* **Directions for this task**: Count the lines below that contain the word "akkor", and reply with only that number.

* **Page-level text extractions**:
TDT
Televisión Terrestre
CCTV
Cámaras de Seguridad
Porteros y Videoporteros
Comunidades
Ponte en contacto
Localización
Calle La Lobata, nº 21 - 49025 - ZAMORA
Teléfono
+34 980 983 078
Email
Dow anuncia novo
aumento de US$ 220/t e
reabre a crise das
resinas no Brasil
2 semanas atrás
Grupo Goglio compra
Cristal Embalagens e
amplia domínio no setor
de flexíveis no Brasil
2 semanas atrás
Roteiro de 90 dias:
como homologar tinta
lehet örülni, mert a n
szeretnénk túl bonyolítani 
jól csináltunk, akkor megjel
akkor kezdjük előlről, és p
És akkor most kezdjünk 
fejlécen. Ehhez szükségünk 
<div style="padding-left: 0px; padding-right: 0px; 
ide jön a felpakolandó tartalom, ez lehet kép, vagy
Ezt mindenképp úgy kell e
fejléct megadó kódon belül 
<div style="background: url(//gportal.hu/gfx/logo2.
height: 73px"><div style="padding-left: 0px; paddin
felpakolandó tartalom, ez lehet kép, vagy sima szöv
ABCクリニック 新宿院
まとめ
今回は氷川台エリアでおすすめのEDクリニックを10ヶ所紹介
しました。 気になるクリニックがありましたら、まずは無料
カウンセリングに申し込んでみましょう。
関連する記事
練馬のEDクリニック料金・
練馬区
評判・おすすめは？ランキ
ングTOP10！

* **Completed exercise**: 3